INPUT FOR THIS TASK: Begin

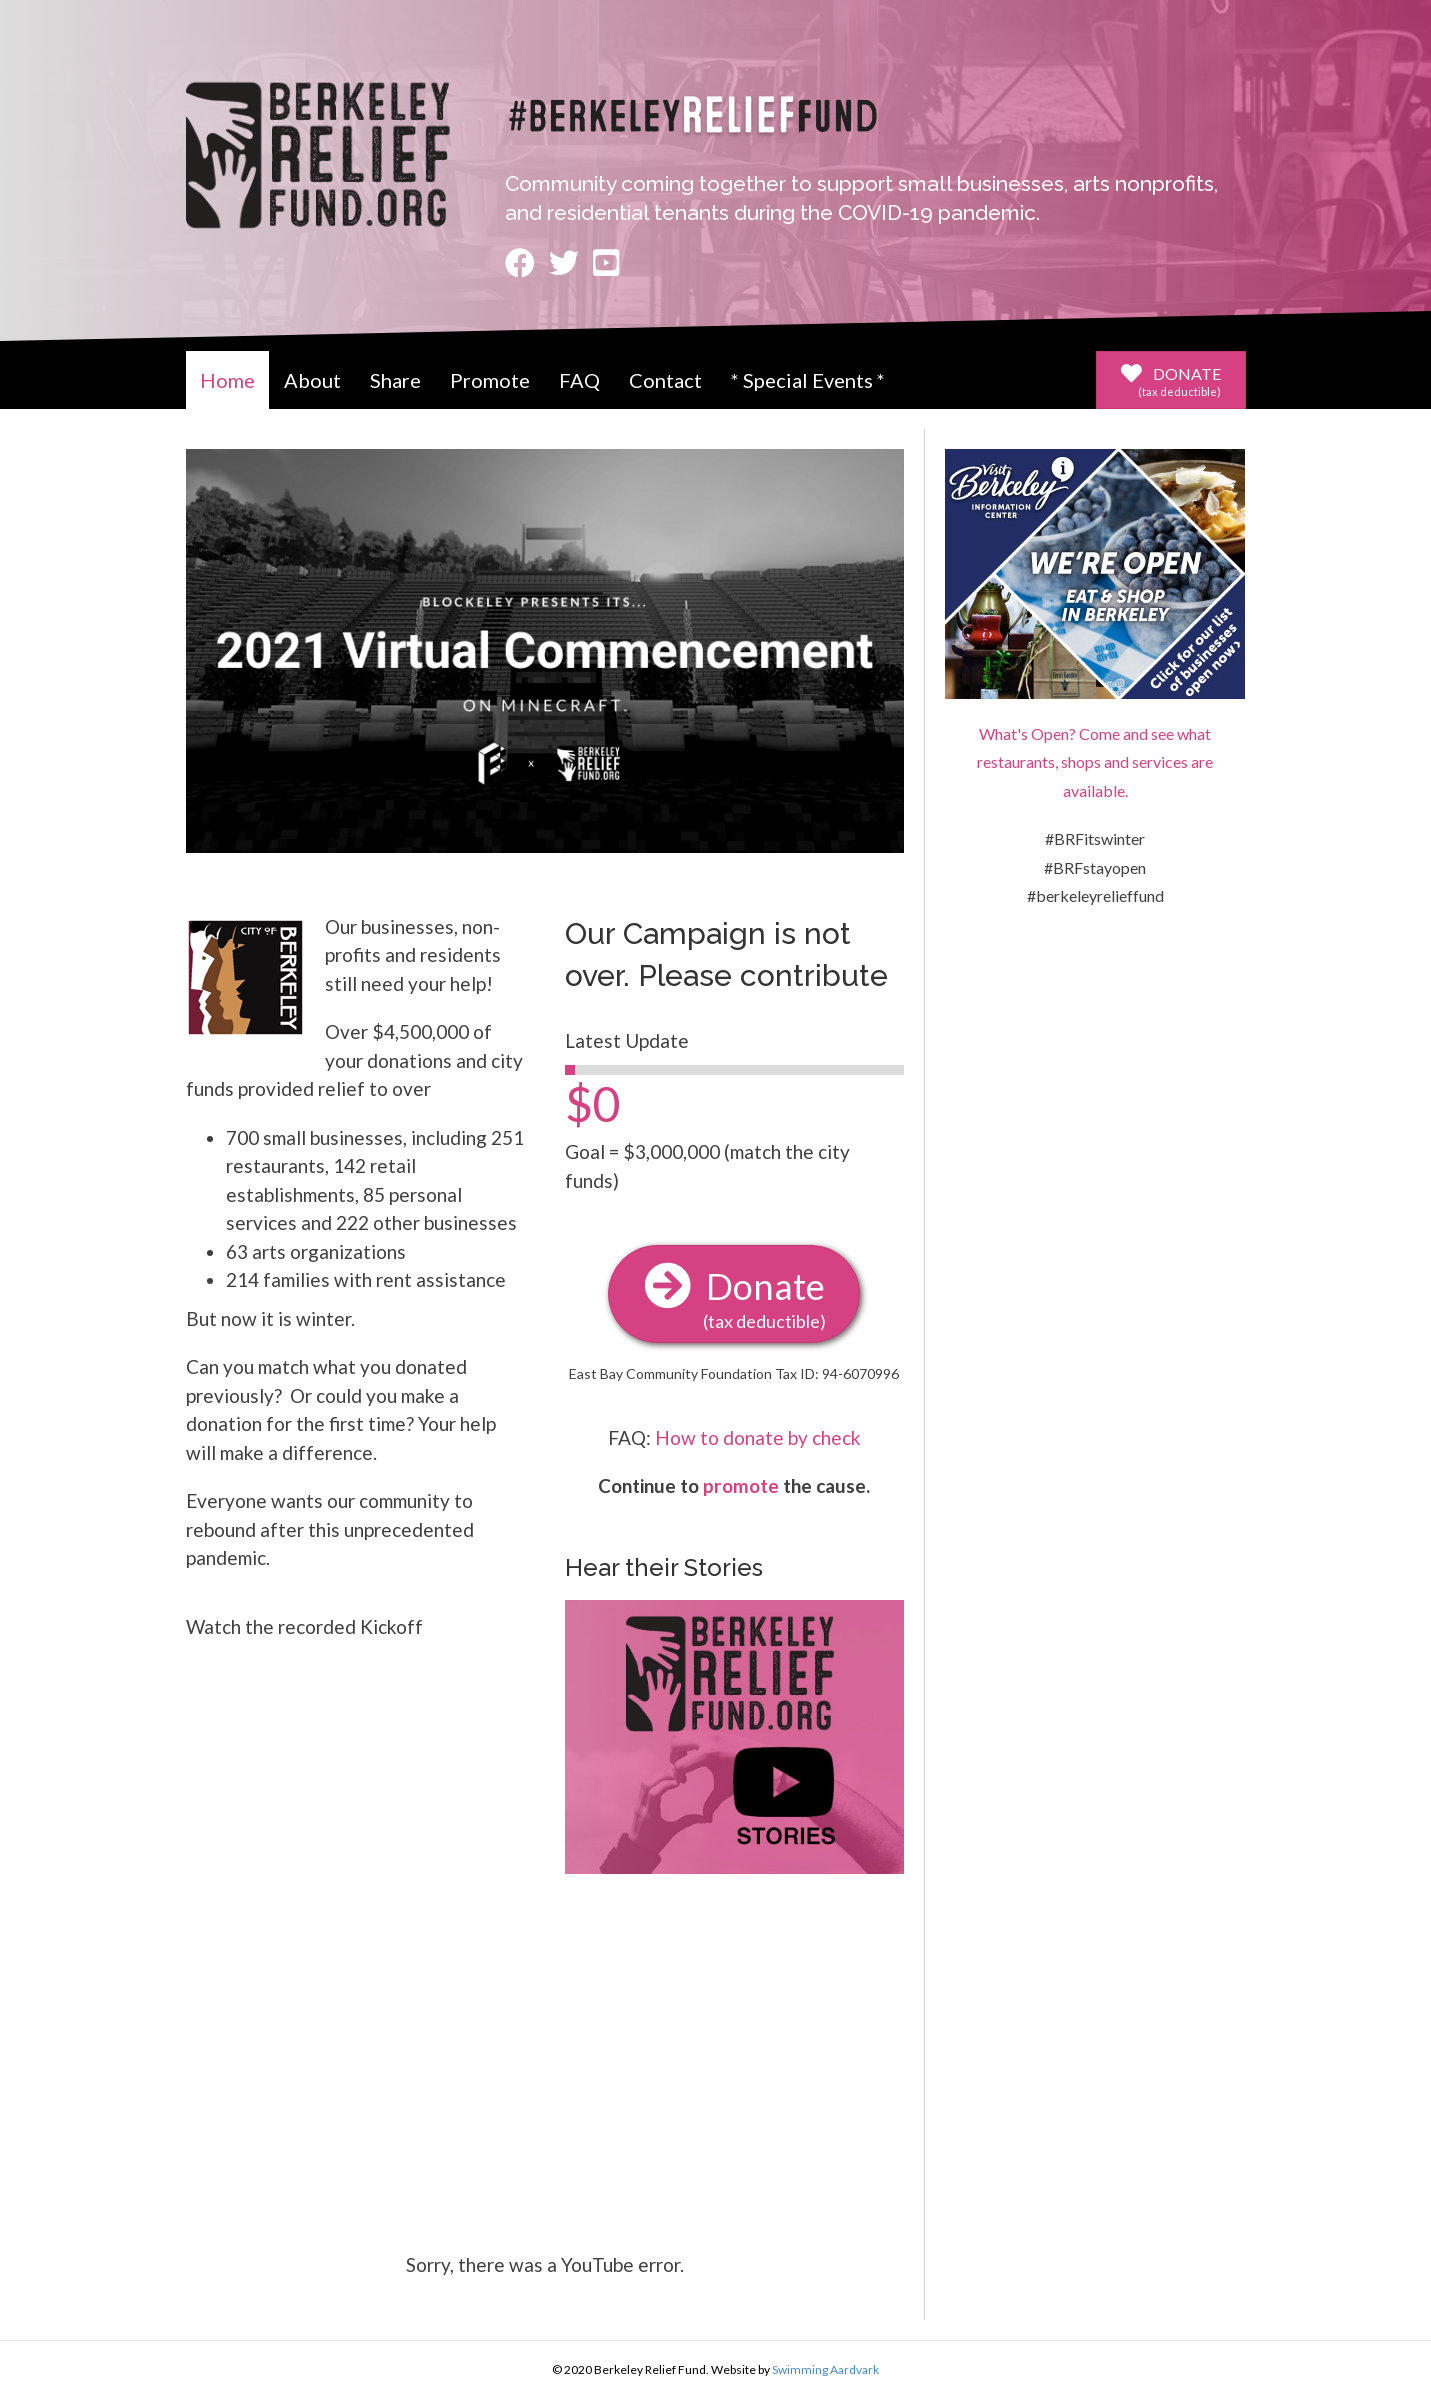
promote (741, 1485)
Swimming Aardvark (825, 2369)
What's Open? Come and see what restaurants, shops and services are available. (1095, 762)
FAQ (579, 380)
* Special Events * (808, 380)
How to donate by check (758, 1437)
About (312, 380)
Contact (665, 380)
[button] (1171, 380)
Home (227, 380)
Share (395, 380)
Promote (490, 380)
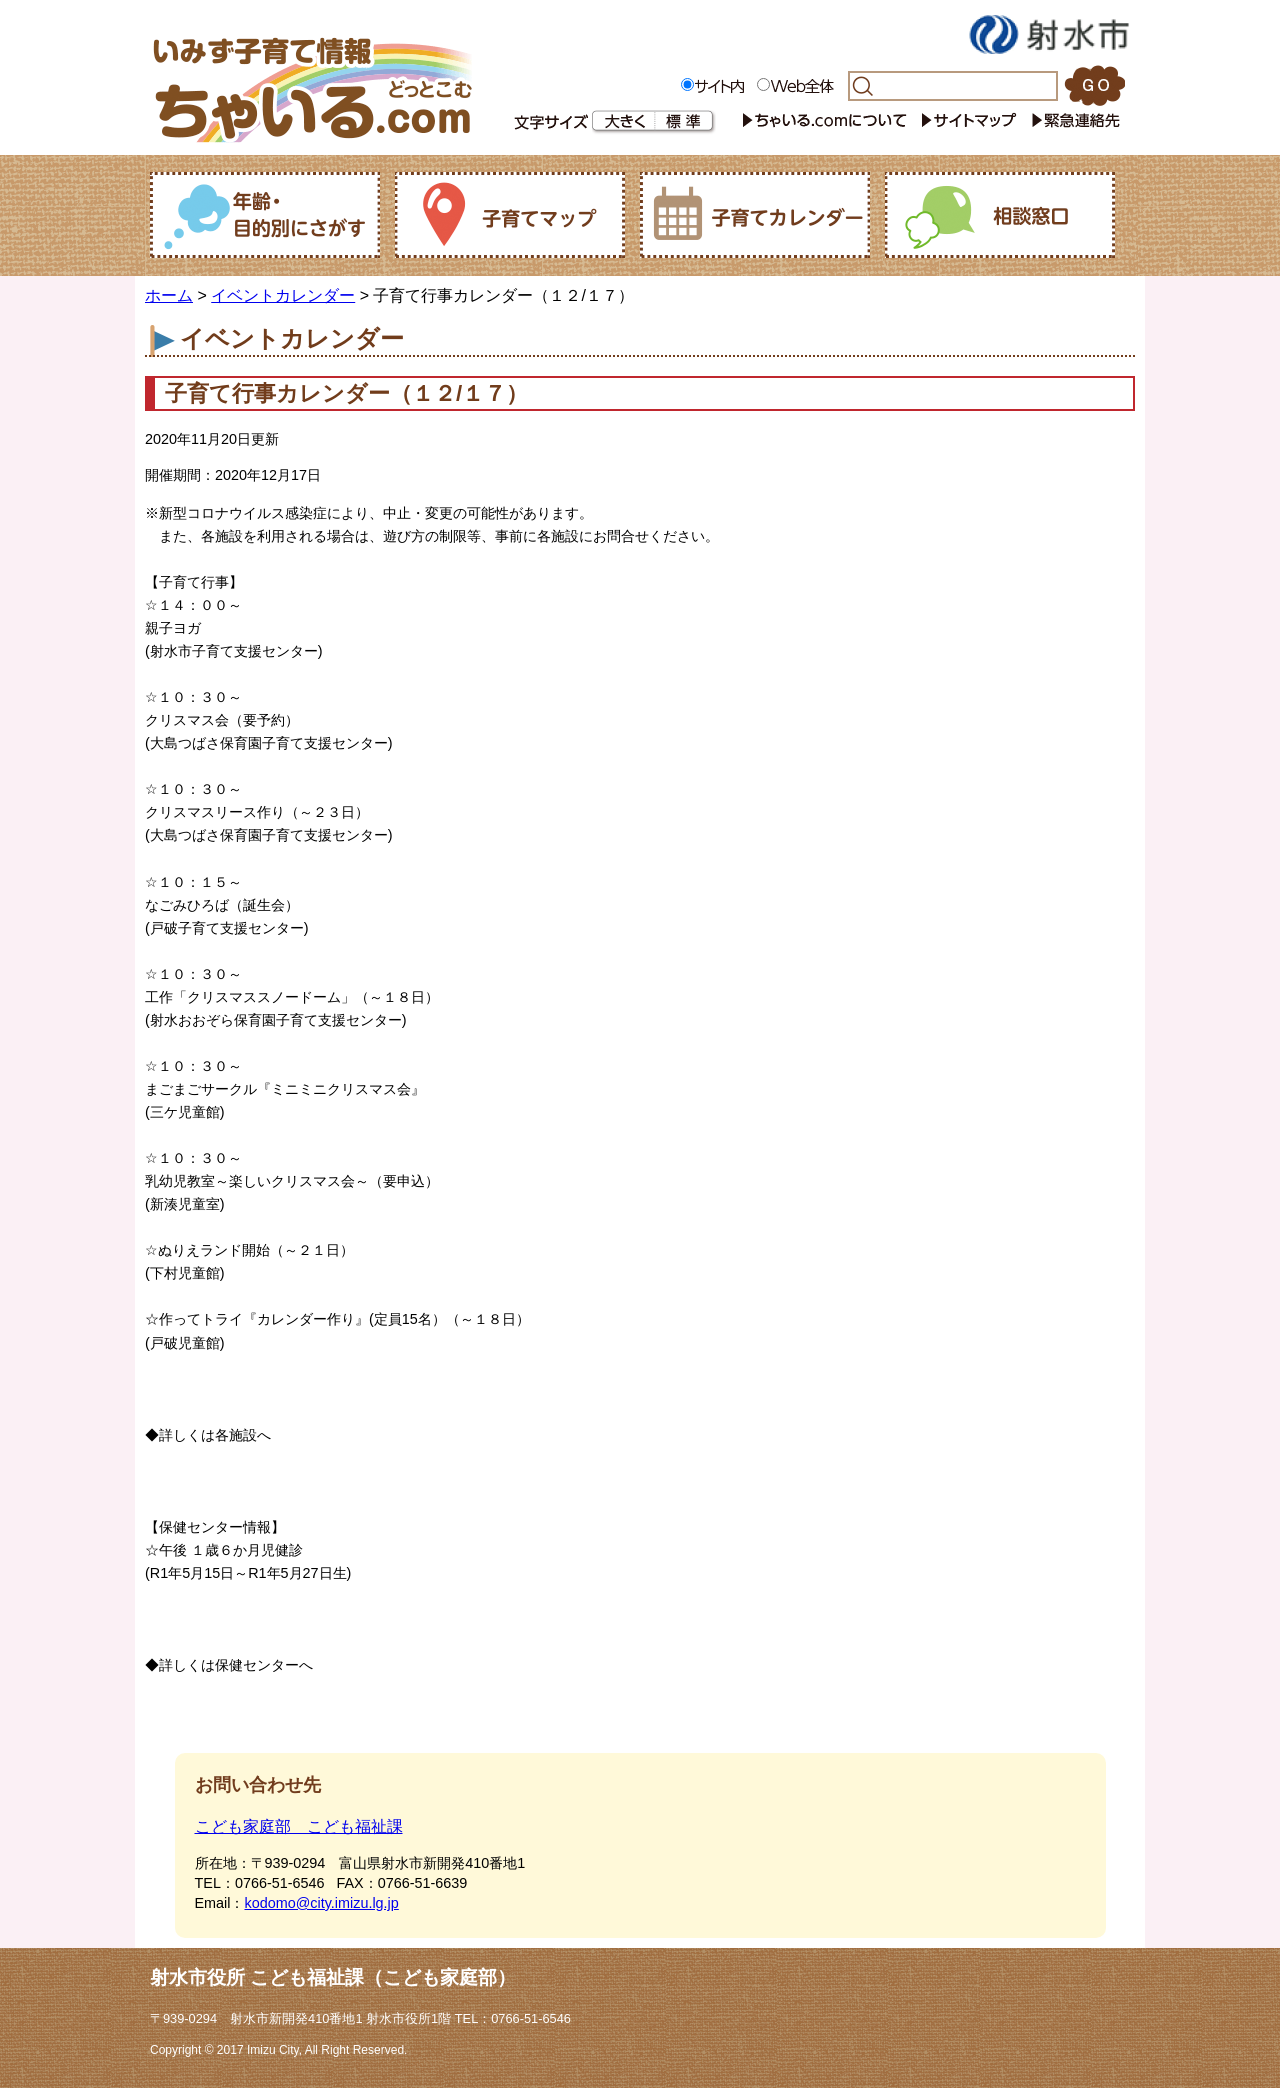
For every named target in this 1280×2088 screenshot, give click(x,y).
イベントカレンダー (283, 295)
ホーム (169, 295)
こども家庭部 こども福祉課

INPUT FOR THIS TASK: End

*REQUIRED WORK*:
If a record holds a picture, leave the picture out, but repeat every line exactly.

*RESULT FOR THIS EXERCISE*:
promote (741, 1485)
Swimming Aardvark (825, 2369)
What's Open? Come and see what restaurants, shops and services are available. (1095, 762)
FAQ (579, 380)
* Special Events * (808, 380)
How to donate by check (758, 1437)
About (312, 380)
Contact (665, 380)
[button] (1171, 380)
Home (227, 380)
Share (395, 380)
Promote (490, 380)
For every named target in this 1280×2088 screenshot, give click(x,y).
イベントカレンダー (283, 295)
ホーム (169, 295)
こども家庭部 こども福祉課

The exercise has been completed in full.